By February 4, 2026No Comments

Introduction

Financial markets were once again responding to US policy decisions in January, while a number of major US technology stocks announced their results. There remains considerable interest in whether the “AI bubble” really exists, with close scrutiny of financial results as they are published. The attention is not just on the “Magnificent Seven” but a range of technology stocks heavily committed to artificial intelligence.

With this in mind, we will start our round-up with an in-depth focus on the United States.

United States

Despite concerns about a potential recession, the US economy defied downbeat expectations in 2025 and may well do the same in 2026. The main themes appear to be:

  1. Jobless expansion – The economy is growing but jobs are not keeping pace. While success is typically measured in GDP growth, a slower labour market makes the economy more brittle. This could reflect AI starting to drive efficiencies and earnings in larger businesses, sometimes at the expense of headcount. Amazon inadvertently revealed plans to lay off 16,000 employees in an email in January. The S&P 500 climbed above 7,000 points for the first time on 28 January as equity markets continued to rally. Reduced capital requirements for major banks are also expected to encourage growth. However, the index dipped at month-end as some technology stocks delivered underwhelming results, fuelling concerns about a potential AI bubble. Microsoft was the most notable disappointment, with shares falling 10% on 29 January, while Apple, Meta, and Tesla surpassed expectations. Alphabet and Nvidia are due to report in February.
  2. The “K-shaped” economy – Wealthier households continue to benefit from equity growth in invested assets, while lower and middle-income families face greater pressure from inflation and a slower labour market. Increasing inequality is affecting general consumer confidence, as reflected in January’s data. Controlling inflation was a key theme in 2025 and will remain so in 2026. While the most pessimistic projections following last year’s tariff announcements have not materialised, affordability of essential goods and services remains a concern.

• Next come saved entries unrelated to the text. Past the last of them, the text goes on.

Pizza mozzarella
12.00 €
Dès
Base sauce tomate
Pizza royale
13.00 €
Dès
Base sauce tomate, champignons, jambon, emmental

Tensions over Greenland emerged in early January but were quickly resolved through diplomatic channels. Markets wobbled briefly but remained calmer than might have been expected.

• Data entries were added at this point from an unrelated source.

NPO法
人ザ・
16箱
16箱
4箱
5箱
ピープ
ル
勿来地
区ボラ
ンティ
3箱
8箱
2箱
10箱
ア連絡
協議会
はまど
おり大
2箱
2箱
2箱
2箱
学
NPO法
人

Federal Reserve Chair Jerome Powell made a public statement on 18 January addressing questions about the independence of the central bank. He emphasised the importance of setting interest rates based on evidence and economic conditions rather than political pressure – a position that received support from other major central bankers globally.

Powell’s term as Chair expires in May, with Kevin Warsh nominated as his replacement. Warsh served on the Fed’s board from 2006 to 2011 and his confirmation requires Senate approval. Markets are currently stable, though any perceived compromise to Fed independence could cause longer-term uncertainty.

UK

UK equity markets experienced brief turbulence in response to geopolitical developments but quickly recovered. The FTSE 100 breached 10,000 points for the first time on 2 January, reaching an all-time intraday high of 10,257.75 on 16 January.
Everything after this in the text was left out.